═════ Data section ═════

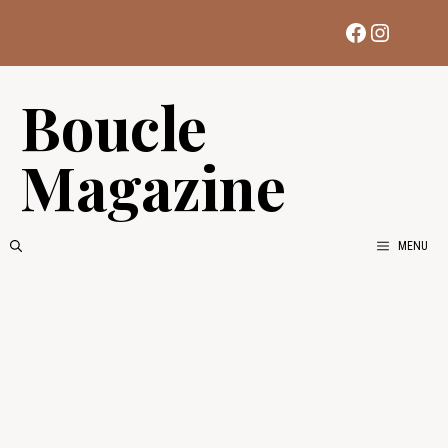
Aller
Facebook
Instag
au
contenu
Boucle
Magazine
MENU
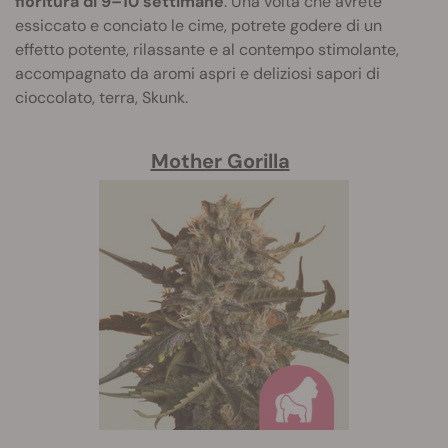
fioritura di 9–10 settimane
. Una volta che avrete
essiccato e conciato le cime, potrete godere di un
effetto potente, rilassante e al contempo stimolante,
accompagnato da aromi aspri e deliziosi sapori di
cioccolato, terra, Skunk.
Mother Gorilla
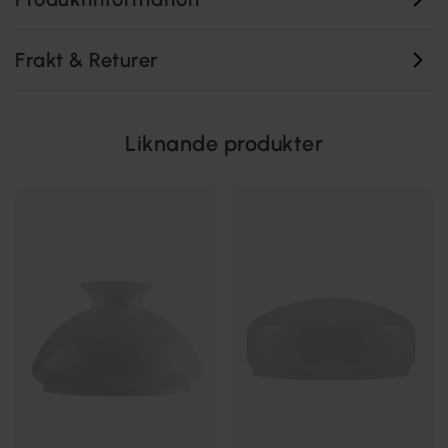
Frakt & Returer
Liknande produkter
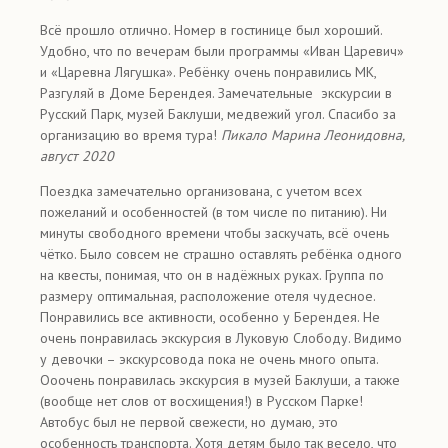
Всё прошло отлично. Номер в гостинице был хороший.
Удобно, что по вечерам были программы «Иван Царевич»
и «Царевна Лягушка». Ребёнку очень понравились МК,
Разгуляй в Доме Берендея. Замечательные экскурсии в
Русский Парк, музей Баклуши, медвежий угол. Спасибо за
организацию во время тура!
Пикало Марина Леонидовна,
август 2020
Поездка замечательно организована, с учетом всех
пожеланий и особенностей (в том числе по питанию). Ни
минуты свободного времени чтобы заскучать, всё очень
чётко. Было совсем не страшно оставлять ребёнка одного
на квесты, понимая, что он в надёжных руках. Группа по
размеру оптимальная, расположение отеля чудесное.
Понравились все активности, особенно у Берендея. Не
очень понравилась экскурсия в Луковую Слободу. Видимо
у девочки – экскурсовода пока не очень много опыта.
Ооочень понравилась экскурсия в музей Баклуши, а также
(вообще нет слов от восхищения!) в Русском Парке!
Автобус был не первой свежести, но думаю, это
особенность транспорта. Хотя детям было так весело, что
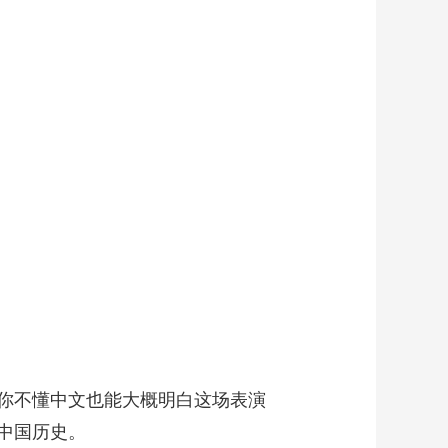
你不懂中文也能大概明白这场表演
中国历史。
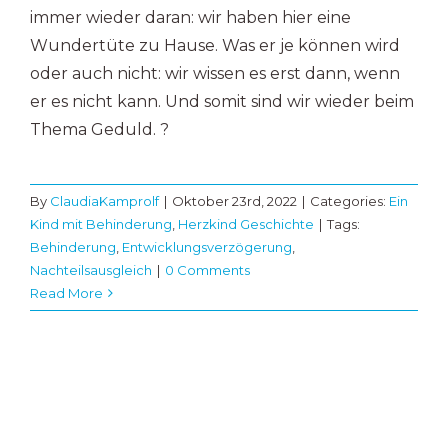
immer wieder daran: wir haben hier eine
Wundertüte zu Hause. Was er je können wird
oder auch nicht: wir wissen es erst dann, wenn
er es nicht kann. Und somit sind wir wieder beim
Thema Geduld. ?
By
ClaudiaKamprolf
|
Oktober 23rd, 2022
|
Categories:
Ein
Kind mit Behinderung
,
Herzkind Geschichte
|
Tags:
Behinderung
,
Entwicklungsverzögerung
,
Nachteilsausgleich
|
0 Comments
Read More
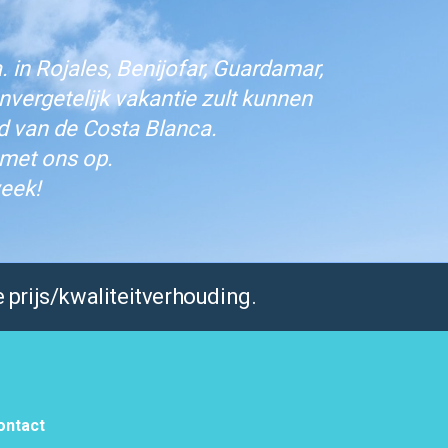
 in Rojales, Benijofar, Guardamar,
vergetelijk vakantie zult kunnen
d van de Costa Blanca.
 met ons op.
eek!
 prijs/kwaliteitverhouding.
ontact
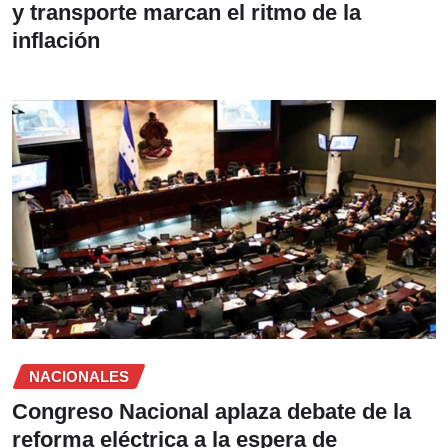
y transporte marcan el ritmo de la
inflación
NACIONALES
Congreso Nacional aplaza debate de la
reforma eléctrica a la espera de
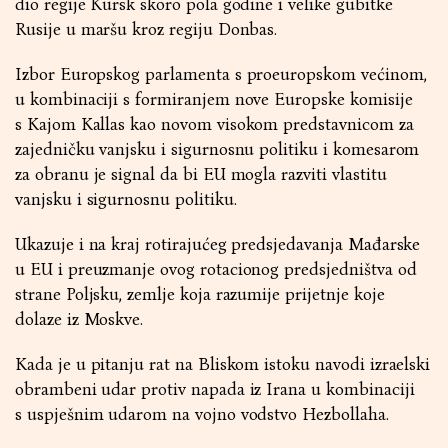
dio regije Kursk skoro pola godine i velike gubitke
Rusije u maršu kroz regiju Donbas.
Izbor Europskog parlamenta s proeuropskom većinom,
u kombinaciji s formiranjem nove Europske komisije
s Kajom Kallas kao novom visokom predstavnicom za
zajedničku vanjsku i sigurnosnu politiku i komesarom
za obranu je signal da bi EU mogla razviti vlastitu
vanjsku i sigurnosnu politiku.
Ukazuje i na kraj rotirajućeg predsjedavanja Mađarske
u EU i preuzmanje ovog rotacionog predsjedništva od
strane Poljsku, zemlje koja razumije prijetnje koje
dolaze iz Moskve.
Kada je u pitanju rat na Bliskom istoku navodi izraelski
obrambeni udar protiv napada iz Irana u kombinaciji
s uspješnim udarom na vojno vodstvo Hezbollaha.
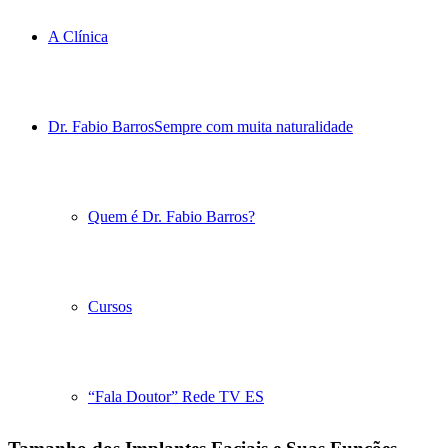
A Clínica
Dr. Fabio Barros
Sempre com muita naturalidade
Quem é Dr. Fabio Barros?
Cursos
“Fala Doutor” Rede TV ES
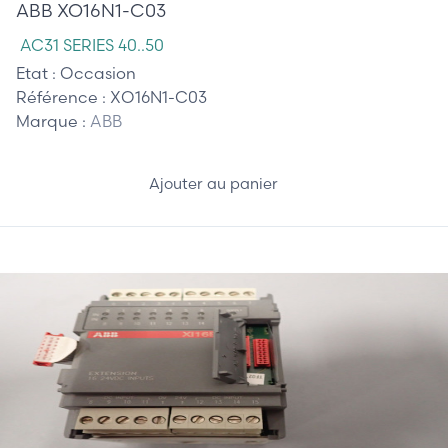
ABB XO16N1-C03
AC31 SERIES 40..50
Etat :
Occasion
Référence :
XO16N1-C03
Marque :
ABB
Ajouter au panier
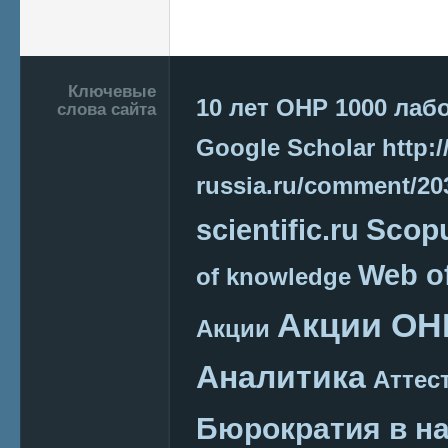
Страницы
Подвал
Ключевые
10 лет ОНР
1000 лаб
слова сайта
Google Scholar
http:/
russia.ru/comment/2
Scop
scientific.ru
Web o
of knowledge
Акции ОН
Акции
Аналитика
Аттес
Бюрократия в н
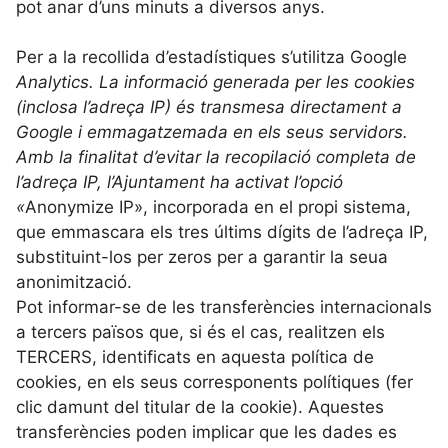
pot anar d’uns minuts a diversos anys.
Per a la recollida d’estadístiques s’utilitza Google
Analytics. La informació generada per les cookies
(inclosa l’adreça IP) és transmesa directament a
Google i emmagatzemada en els seus servidors.
Amb la finalitat d’evitar la recopilació completa de
l’adreça IP, l’Ajuntament ha activat l’opció
«
Anonymize IP», incorporada en el propi sistema,
que emmascara els tres últims dígits de l’adreça IP,
substituint-los per zeros per a garantir la seua
anonimització.
Pot informar-se de les transferències internacionals
a tercers països que, si és el cas, realitzen els
TERCERS, identificats en aquesta política de
cookies, en els seus corresponents polítiques (fer
clic damunt del titular de la cookie). Aquestes
transferències poden implicar que les dades es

═════

What this task involves
Show the lines above that include "nicht".

Response
oder auch nicht: wir wissen es erst dann, wenn
er es nicht kann. Und somit sind wir wieder beim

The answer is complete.